Background
Our client, a Fortune 50 energy company needed to migrate all their existing data and analytics platforms to Amazon Web Services and redesign the existing architecture to leverage AWS-native technologies. This was an initiative to optimize performance and reduce long-term operation costs by taking advantage of recent advancements with AWS cloud native solutions.
Challenge
The project involved lift-and-shifting over three thousand Talend ETL jobs, thousands of stored procedures and hundreds of Tableau reports from on-premises databases while altering relevant architecture to take advantage of AWS-native technologies. The migration had to ensure fast time-to-value, which necessitated retaining the quality of dashboards during the migration process to minimize the maintenance required after go-live.
Solution
Starschema conducted a preliminary assessment of critical factors such as workloads, peak times and potential issues. This reduced the associated burdens on the client during the migration, and we used the results to optimize the solution to ensure effectiveness. The Starschema team’s senior AWS architects designed the new architecture and led a “bottom-up” team focusing on the platforms, data integrity and ETL/UDF conversion and a “top-down” team handling report conversion and outlying data quality issues.
The solution’s central component was a custom-developed toolset for automating and optimizing tedious and repeatable tasks to increase productivity when re-architecting the client’s on-premises data lake and its components in the AWS cloud, using AWS-native services where possible. The toolset includes tooling and frameworks for UDF conversion, DDL conversion and data type optimization and allows for the automated migration of databases, ETL pipelines, ingestion and visualization platforms. It supports Greenplum, Redshift, Snowflake, Tableau, Talend and HVR alongside other technologies and enables exceptional data quality to be retained during the migration. Using this toolset, we lift-and-shifted the client’s large and complex data sets from Oracle and Greenplum to AWS while simultaneously re-architecting them to fully leverage cloud-native technologies such as S3, Spectrum, Glue and Redshift, greatly reducing the manual labor involved.

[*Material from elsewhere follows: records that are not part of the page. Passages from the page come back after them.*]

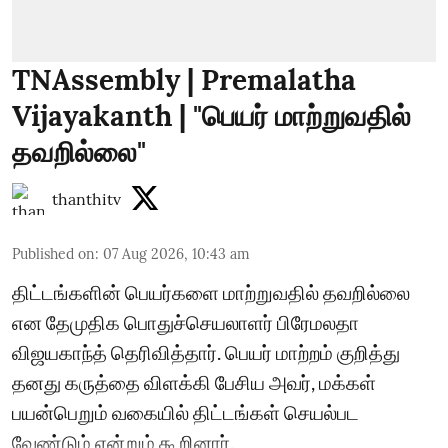
TNAssembly | Premalatha
Vijayakanth | "பெயர் மாற்றுவதில்
தவறில்லை"
thanthitv
Published on
:
07 Aug 2026, 10:43 am
திட்டங்களின் பெயர்களை மாற்றுவதில் தவறில்லை
என தேமுதிக பொதுச்செயலாளர் பிரேமலதா
விஜயகாந்த் தெரிவித்தார். பெயர் மாற்றம் குறித்து
தனது கருத்தை விளக்கி பேசிய அவர், மக்கள்
பயன்பெறும் வகையில் திட்டங்கள் செயல்பட
வேண்டும் என்றும் கூறினார்.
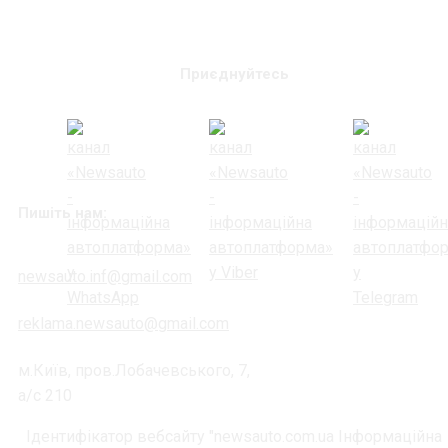
Приєднуйтесь
Пишіть нам:
newsauto.inf@gmail.com
reklama.newsauto@gmail.com
м.Київ, пров.Лобачевського, 7,
а/с 210
Ідентифікатор вебсайту "newsauto.com.ua Інформаційна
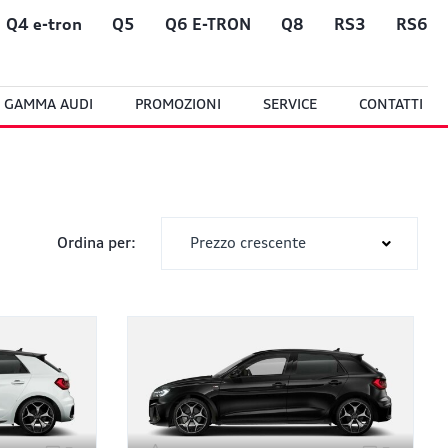
Q4 e-tron
Q5
Q6 E-TRON
Q8
RS3
RS6
GAMMA AUDI
PROMOZIONI
SERVICE
CONTATTI
Prezzo crescente
Ordina per:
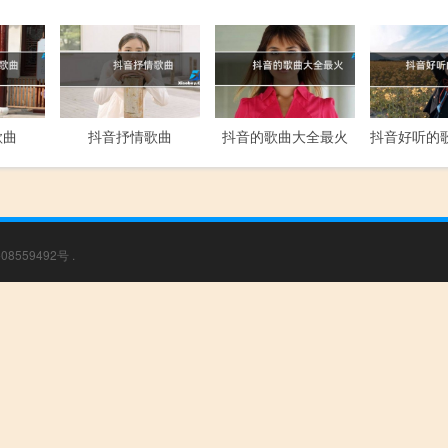
歌曲
抖音抒情歌曲
抖音的歌曲大全最火
08559492号
.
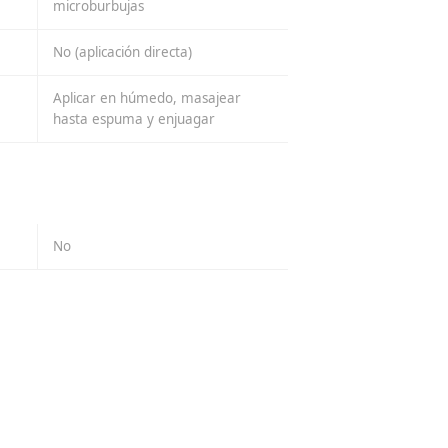
microburbujas
No (aplicación directa)
Aplicar en húmedo, masajear
hasta espuma y enjuagar
No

Our team paid special attention to making the maintenance and future optimization of the new architecture easier. The metadata inventory and version control system we employed for productivity during the migration would later serve this secondary purpose, and we used recorded video conferencing and extensive documentation to transfer knowledge to the client. After the go-live, Starschema provided hypercare for 30 days, using our state-of-the-art in-house operations monitoring systems to enable predictive maintenance, reduce the reliance on manual labor and future-proof the client’s new, cloud-based environment.
Outcome
In total, we migrated over 3800 Talend ETL jobs, 3150 PLSQL stored procedures and 630 workbooks from 210 published data sources. The client realized excellent time-to-value by using automation, saving hundreds of man hours during the migration process, and was able to rely on the new architecture during the end-of-year closing shortly after go-live. This was also possible because the migrated dashboards required very little maintenance thanks to the high data quality retention during the automated processes. The client reduced the total cost of ownership by using end-to-end AWS services to achieve savings on hardware, license and maintenance costs, and the eventual fine-tuning of the architecture will help realize further cost optimization.